I think that Olympus cameras are great for photography, at least for me and for the kind of photos I do. And if you can afford a high midrange body camera with an Olympus lens, you will not regret it.
But what I like the most is that the Olympus lenses are fully compatible with Panasonic, so I can combinate the GH5 and those well-constructed and high-quality lenses for video which is a winner combination.
In a time when many manufacturers present interesting full-frame options, in your opinion what are the reasons why it still makes sense to use Micro Four-Thirds in 2019?
The question is, why not? I think it depends on each one necessities. People usually think that you need a full-frame top quality camera to do good photos, but the reality is that it is not. You also can do good pictures with a Micro 4/3 camera sensors, even with a mobile phone. Because it does not depend on the sensor, or the camera itself, it only depends on your visual training, creativity, etc. Visual creativity is like a muscle. You have to train it to be better gradually.
The proof is there are a lot of professional photographers who use Micro Four-Thirds cameras regardless of the photography style: sports, weddings, fashion, nature, etc.
I think if you don’t need extremely sharp images or very large printings, possibly it’s not worth for you to have a full-frame camera. Another point to take into account is the heavyweight and expensiveness of the equipment.

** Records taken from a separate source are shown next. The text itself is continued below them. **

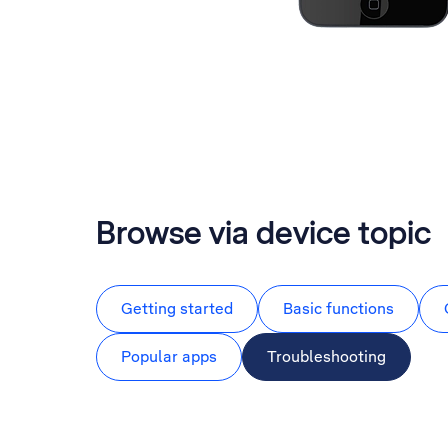
Browse via device topic
Getting started
Basic functions
Popular apps
Troubleshooting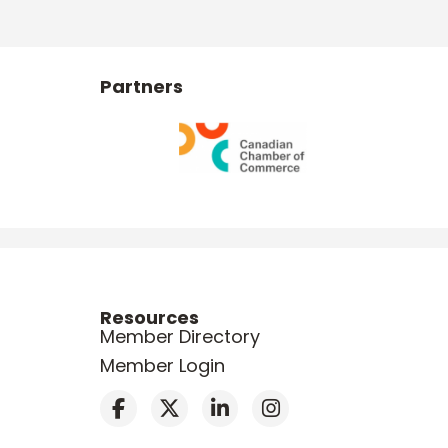
Partners
Resources
Member Directory
Member Login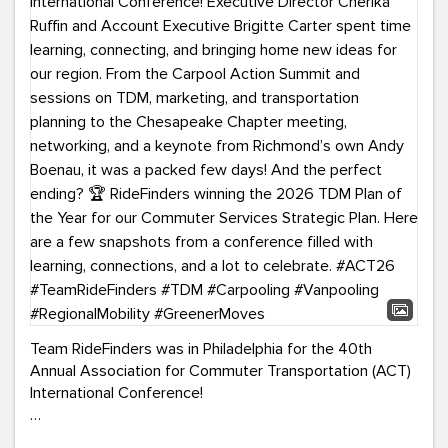
Team RideFinders was in Philadelphia for the 40th
Annual Association for Commuter Transportation (ACT)
International Conference!
Executive Director Cherika Ruffin and Account Executive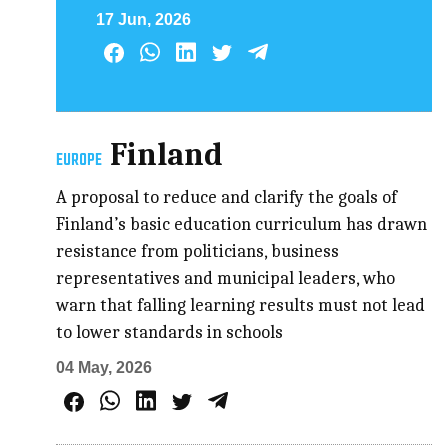
17 Jun, 2026
Finland
EUROPE
A proposal to reduce and clarify the goals of
Finland’s basic education curriculum has drawn
resistance from politicians, business
representatives and municipal leaders, who
warn that falling learning results must not lead
to lower standards in schools
04 May, 2026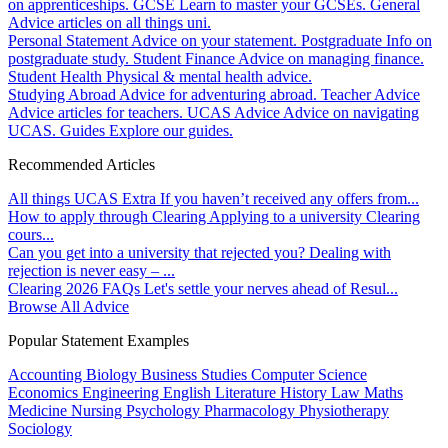
on apprenticeships.
GCSE
Learn to master your GCSEs.
General
Advice articles on all things uni.
Personal Statement
Advice on your statement.
Postgraduate
Info on
postgraduate study.
Student Finance
Advice on managing finance.
Student Health
Physical & mental health advice.
Studying Abroad
Advice for adventuring abroad.
Teacher Advice
Advice articles for teachers.
UCAS Advice
Advice on navigating
UCAS.
Guides
Explore our guides.
Recommended Articles
All things UCAS Extra
If you haven’t received any offers from...
How to apply through Clearing
Applying to a university Clearing
cours...
Can you get into a university that rejected you?
Dealing with
rejection is never easy – ...
Clearing 2026 FAQs
Let's settle your nerves ahead of Resul...
Browse All Advice
Popular Statement Examples
Accounting
Biology
Business Studies
Computer Science
Economics
Engineering
English Literature
History
Law
Maths
Medicine
Nursing
Psychology
Pharmacology
Physiotherapy
Sociology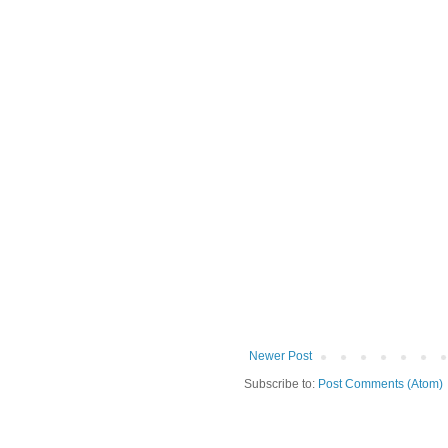
Newer Post
Subscribe to:
Post Comments (Atom)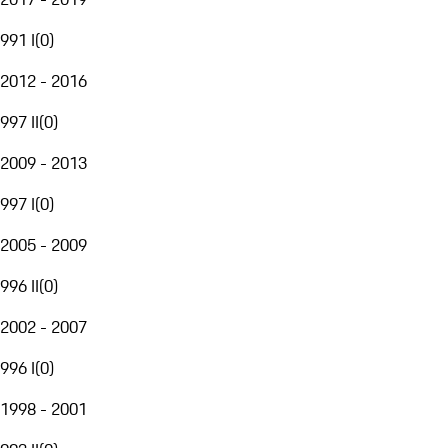
991 I
(
0
)
2012 - 2016
997 II
(
0
)
2009 - 2013
997 I
(
0
)
2005 - 2009
996 II
(
0
)
2002 - 2007
996 I
(
0
)
1998 - 2001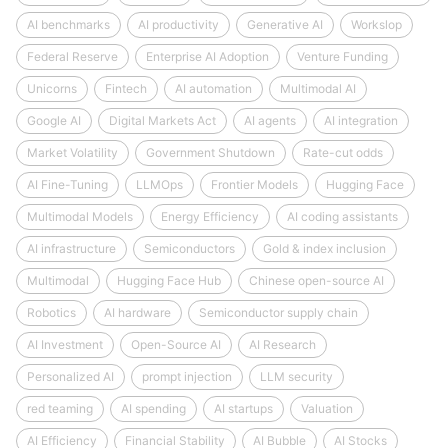
AI benchmarks
AI productivity
Generative AI
Workslop
Federal Reserve
Enterprise AI Adoption
Venture Funding
Unicorns
Fintech
AI automation
Multimodal AI
Google AI
Digital Markets Act
AI agents
AI integration
Market Volatility
Government Shutdown
Rate-cut odds
AI Fine-Tuning
LLMOps
Frontier Models
Hugging Face
Multimodal Models
Energy Efficiency
AI coding assistants
AI infrastructure
Semiconductors
Gold & index inclusion
Multimodal
Hugging Face Hub
Chinese open-source AI
Robotics
AI hardware
Semiconductor supply chain
AI Investment
Open-Source AI
AI Research
Personalized AI
prompt injection
LLM security
red teaming
AI spending
AI startups
Valuation
AI Efficiency
Financial Stability
AI Bubble
AI Stocks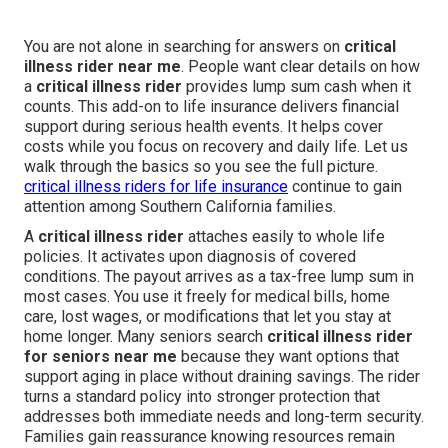
You are not alone in searching for answers on
critical
illness rider near me
. People want clear details on how
a
critical illness rider
provides lump sum cash when it
counts. This add-on to life insurance delivers financial
support during serious health events. It helps cover
costs while you focus on recovery and daily life. Let us
walk through the basics so you see the full picture.
critical illness riders for life insurance
continue to gain
attention among Southern California families.
A
critical illness rider
attaches easily to whole life
policies. It activates upon diagnosis of covered
conditions. The payout arrives as a tax-free lump sum in
most cases. You use it freely for medical bills, home
care, lost wages, or modifications that let you stay at
home longer. Many seniors search
critical illness rider
for seniors near me
because they want options that
support aging in place without draining savings. The rider
turns a standard policy into stronger protection that
addresses both immediate needs and long-term security.
Families gain reassurance knowing resources remain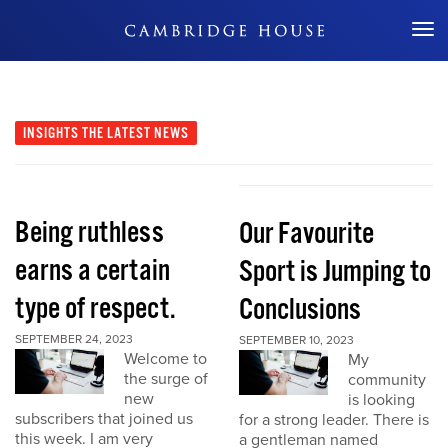
Don't Miss Out
INSIGHTS
THE LATEST NEWS
Being ruthless
Our Favourite
earns a certain
Sport is Jumping to
type of respect.
Conclusions
SEPTEMBER 24, 2023
SEPTEMBER 10, 2023
Welcome to
My
the surge of
community
new
is looking
subscribers that joined us
for a strong leader. There is
this week. I am very
a gentleman named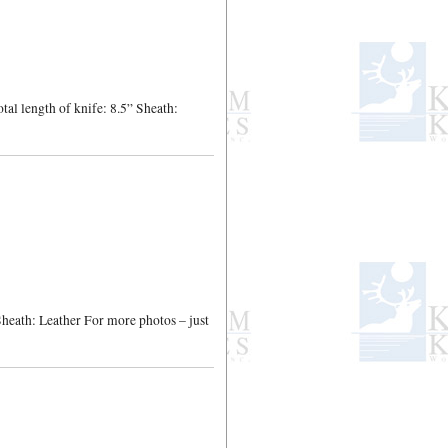
al length of knife: 8.5” Sheath:
 Sheath: Leather For more photos – just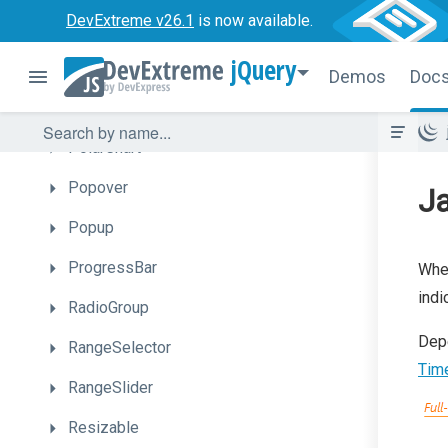
DevExtreme v26.1
is now available.
PieChart
jQuery
PivotGrid
Demos
Doc
PivotGridFieldChooser
PolarChart
Popover
Ja
Popup
ProgressBar
Whe
indi
RadioGroup
Dep
RangeSelector
Time
RangeSlider
Resizable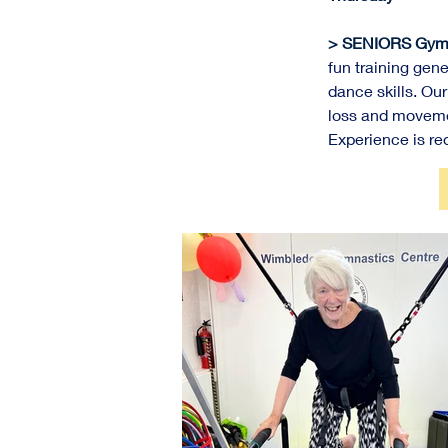
> SENIORS Gym-
fun training 
gene
dance skills. Our
loss and movemen
Experience is req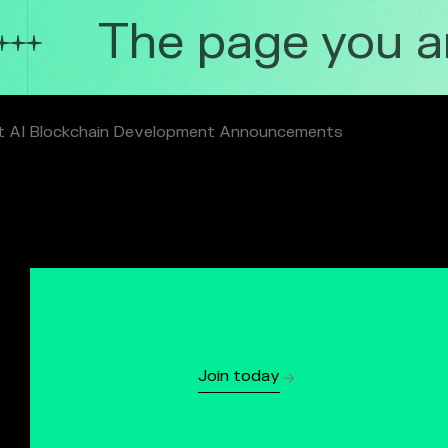
The page you are
t AI Blockchain Development Announcements
Join today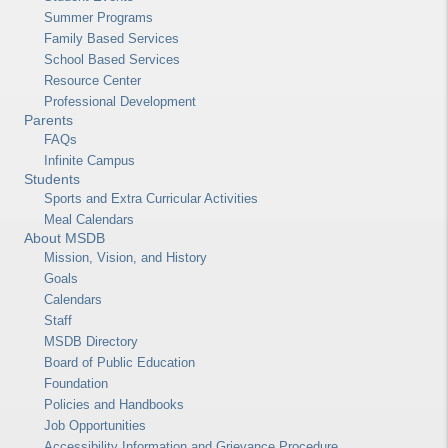
Summer Programs
Family Based Services
School Based Services
Resource Center
Professional Development
Parents
FAQs
Infinite Campus
Students
Sports and Extra Curricular Activities
Meal Calendars
About MSDB
Mission, Vision, and History
Goals
Calendars
Staff
MSDB Directory
Board of Public Education
Foundation
Policies and Handbooks
Job Opportunities
Accessibility Information and Grievance Procedure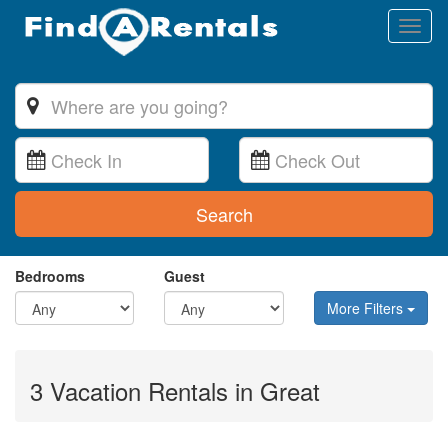
Toggl
naviga
Search
Bedrooms
Guest
More Filters
3 Vacation Rentals in Great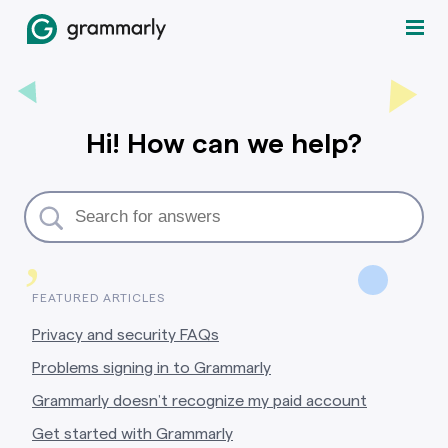
Hi! How can we help?
,
FEATURED ARTICLES
Privacy and security FAQs
Problems signing in to Grammarly
Grammarly doesn’t recognize my paid account
Get started with Grammarly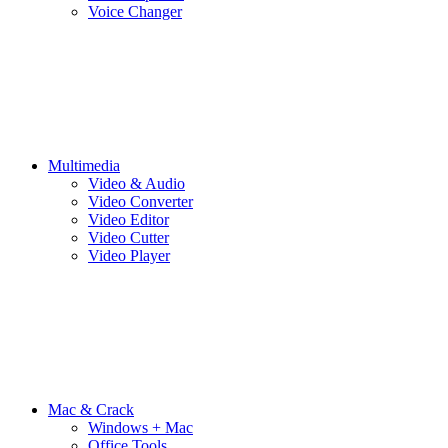
Voice Changer
Multimedia
Video & Audio
Video Converter
Video Editor
Video Cutter
Video Player
Mac & Crack
Windows + Mac
Office Tools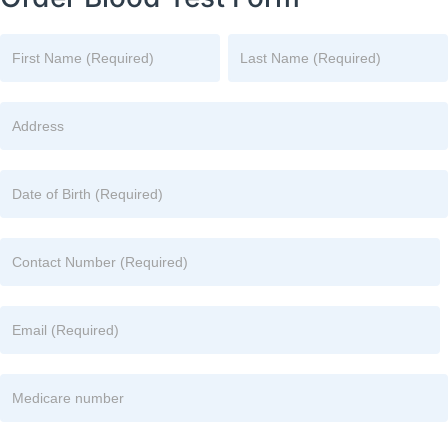
Name
Name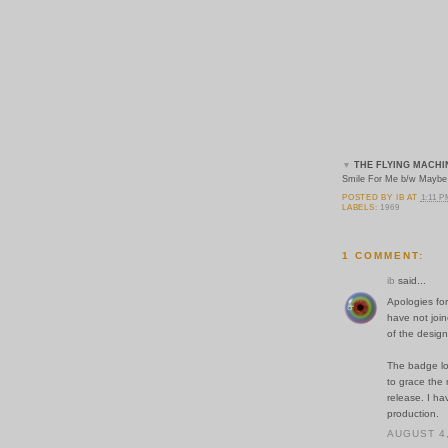
▼
THE FLYING MACHI
Smile For Me b/w Maybe 
POSTED BY
IB
AT
1:11 
LABELS:
1969
1 COMMENT:
ib
said...
Apologies for
have not join
of the design
The badge lo
to grace the 
release. I h
production.
AUGUST 4,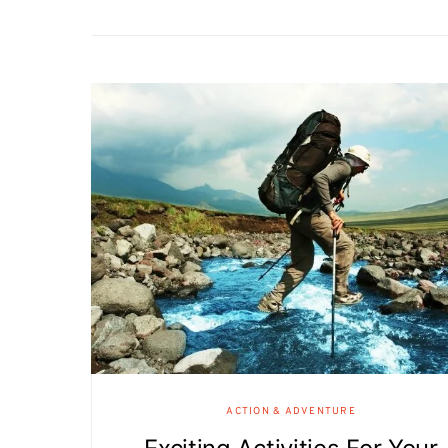
ACTION & ADVENTURE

When travelling with video/photography gear, what do you usually take inside your bag?
I have the feeling I carry with more and more things in my backpack each time. I usually travel with the following gear:
- Panasonic GH5
- Olympus E-M10 Mark III
- Olympus 12-40mm f2.8 PRO
- Olympus 40-150mm f2.8 PRO
- 2x ND variable filters
- Zhiyun Weebill Lab Gimbal
- 7x GH5 batteries
- 3x Olympus E-M10 batteries
- GoPro 6 Black
- 8x Sandisk Extreme 128GB U3 Class 10 (90MB/s)
- A lens cleaner kit
- Chargers and cables
When in a location, what methods do you use to be able to focus your mind on just Photography, or just Video, or on the contrary, to switch between the two? (from our experience we know that it is not easy… haha!)
The better way for me is to travel with people who like photography or video. Because they are also people with creativity, and this pushes you to try new things or to spend time to do those shots you have in your mind.
Another thing I do is try to be in the present. Let your smartphone in the pocket and look at what surrounds you. I usually look in a ‘photographic mode’ trying to isolate elements of the people in the place. Looking upwards, downwards and turning around me. Sometimes there is a different new perspective behind you.
It is challenging to switch between video and photo. You have to know you will miss pictures for being taking videos, and vice-versa. Don’t worry, it is normal. I sometimes forget to take pictures. Because I mainly shoo video, what I do is try to remember to take some photos in every spot I am.
“My name is Manuel Viera, and I’m the founder of the ‘theroot’, which is my creative project. I’m from Spain, I live in Seville (Andalucía), and I work as a Cloud Operations Manager.”